Option 1: fitting response as a single factor (What we do here).
Option 2: (Alternative) fitting response as two columns.
For option two, you need to change your single column of 0s and 1s to make two columns (one of success (1) and one of failures (0)). Doing this accounts for number of trials (Number of trials is number in population).
The R code to do this and an example of what the data looks like are
shown below.
probit
and
cloglog
So far, we have used the logit link for Binomial GLM. This is the default (canonical) link in R. But you can use others too. For the Binomial distribution we have two other options: Probit and cloglog.

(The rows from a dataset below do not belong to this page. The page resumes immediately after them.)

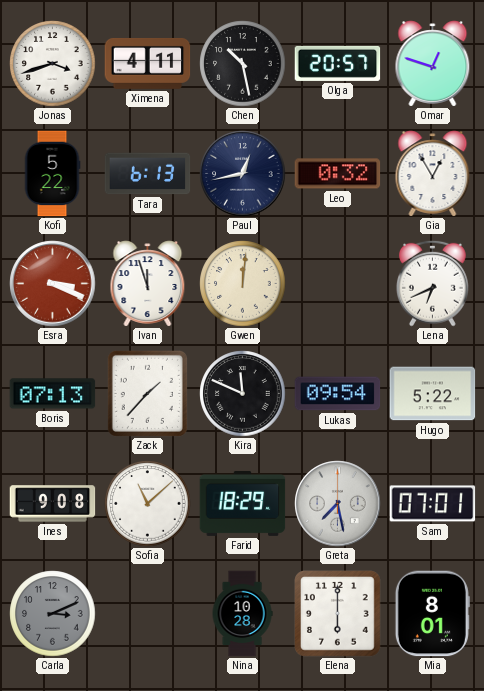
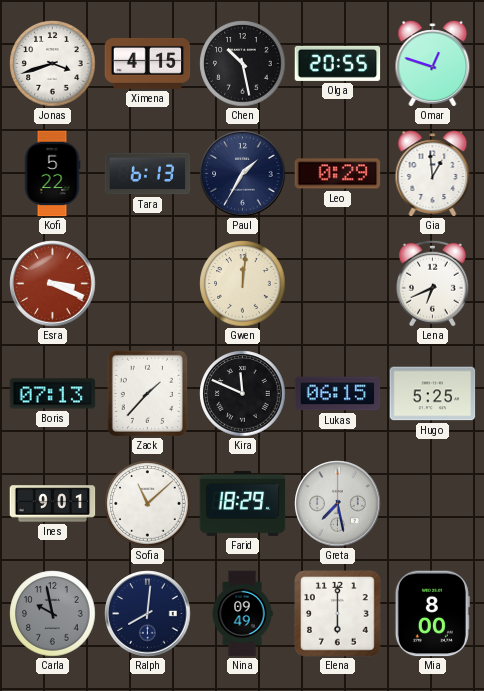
Ximena: 4:11 -> 4:15
Olga: 20:57 -> 20:55
Paul: 12:43 -> 1:35
Leo: 0:32 -> 0:29
Gia: 12:55 -> 12:59
Ivan: 11:57 -> none
Lukas: 09:54 -> 06:15
Hugo: 5:22 -> 5:25
Ines: 9:08 -> 9:01
Sam: 07:01 -> none
Carla: 3:11 -> 9:58
Ralph: none -> 8:01
Nina: 10:28 -> 09:49
Mia: 8:01 -> 8:00
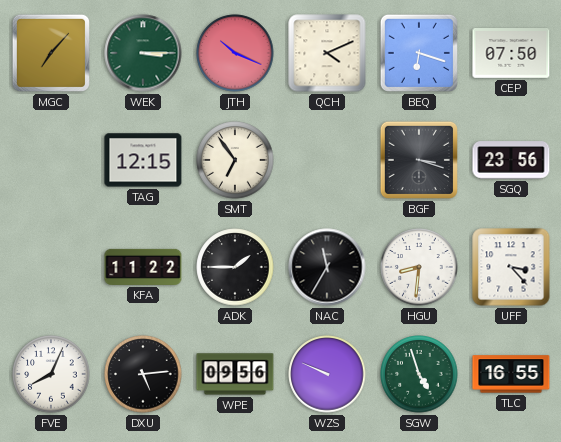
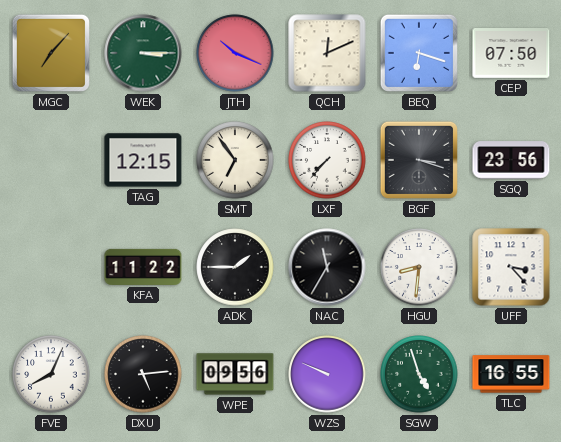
QCH: 4:11 -> 12:11
LXF: none -> 7:37
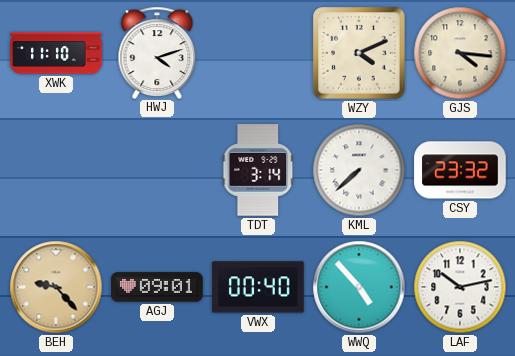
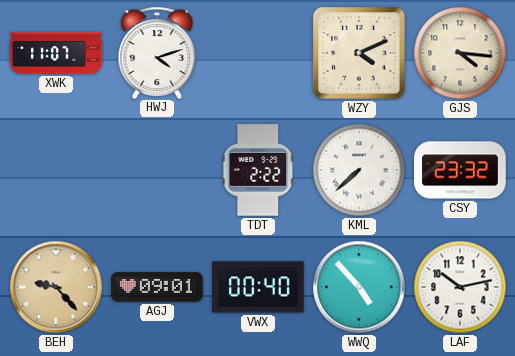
XWK: 11:10 -> 11:07
TDT: 3:14 -> 2:22
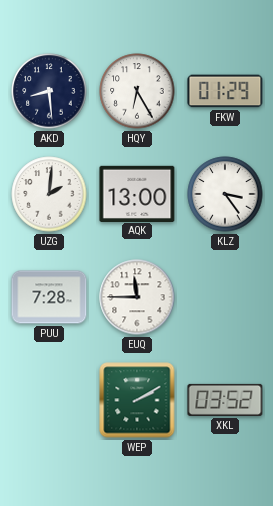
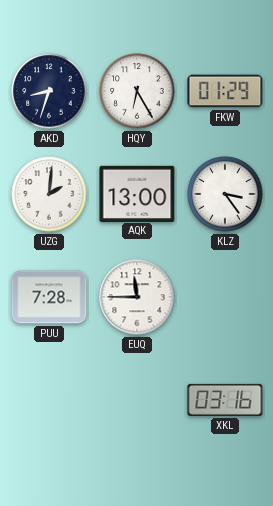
AKD: 8:29 -> 8:33
WEP: 2:10 -> none
XKL: 03:52 -> 03:16
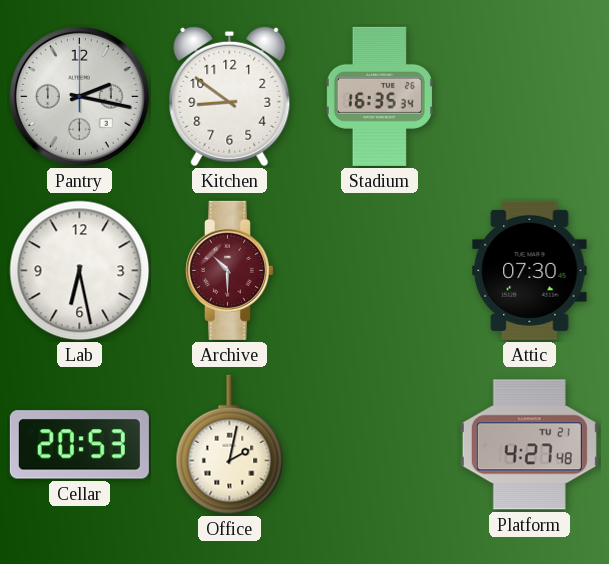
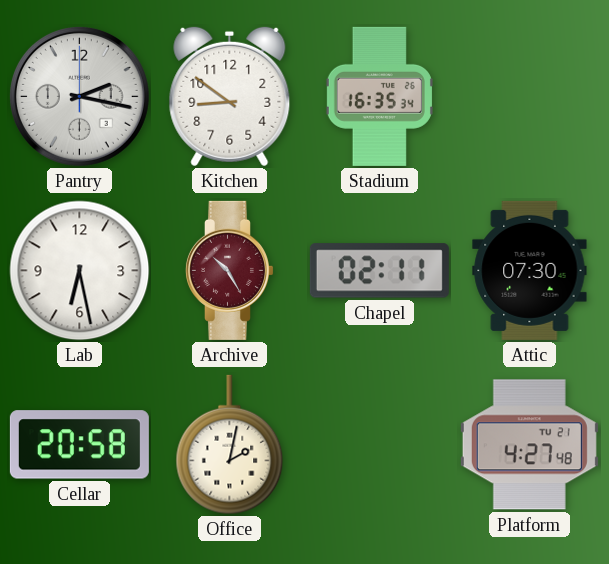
Archive: 10:30 -> 10:25
Chapel: none -> 02:11
Cellar: 20:53 -> 20:58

The reason you would choose one link function instead of another depends on the question you are asking and what you want the output from your model to mean. For more complicated models some link functions are easier to work with, so even if you don’t use these link functions, you may stumble across them.
One way of thinking of binomial problems is as a threshold:
e.g. imagine you have a dam, and if the water is too high, it will flow over the dam. You therefore want a model of when the dam overflows (it either does or does not). What we observe, and model, is whether the water was too high, or not. But, hidden underneath this is a variable of water height, which we don’t observe. But it is water height that controls if the dam overflows or not. We call an unobserved variable like this a latent variable.
This idea can be used in the modeling. If we observed the water height, we could model it with a regression against rainfall, and assume the residuals are normally distributed (as we’ve done earlier). But, we only have data on whether this value is above a certain threshold, or not. So, it turns out that this is the same as a binomial GLM with a probit link!
Mathematically the model is \(Y_i = 1\) if \(\mu_i > 0\), i.e. \(\mu_i\) is the latent variable. And \(\mu_i \sim N(\sum \beta_{j} x_{ij},1)\). The residual error of the latent variable has a variance of 1, so the parameter estiamtes can be compared to that. An estimated change of 4 on the latent scale could move the probability a long way (e.g. from -2 to +2 would move the probability from about 0.025 to 0.975). But a value of 0.1 would only move it a percent or two. You can see this on the Figure below.
The threshold idea can be useful for interpreting models: if you think there is some unobserved variable that causes the binary response when it is above a threshold, it can be easier to understand the process. More complex models (like Genersalised Linear Mixed Models, which we would look at if we had more time) are often written with sums of normal distributions, so the probit link just adds one more on the end.
In practice the estimates from the probit and logit link functions are almost the same, even though they have different interpretations.
Uses an inverse normal link function.
Higher mean = higher probability of success.
Use when you want a threshold model because you have an unobserved variable that causes a binary response.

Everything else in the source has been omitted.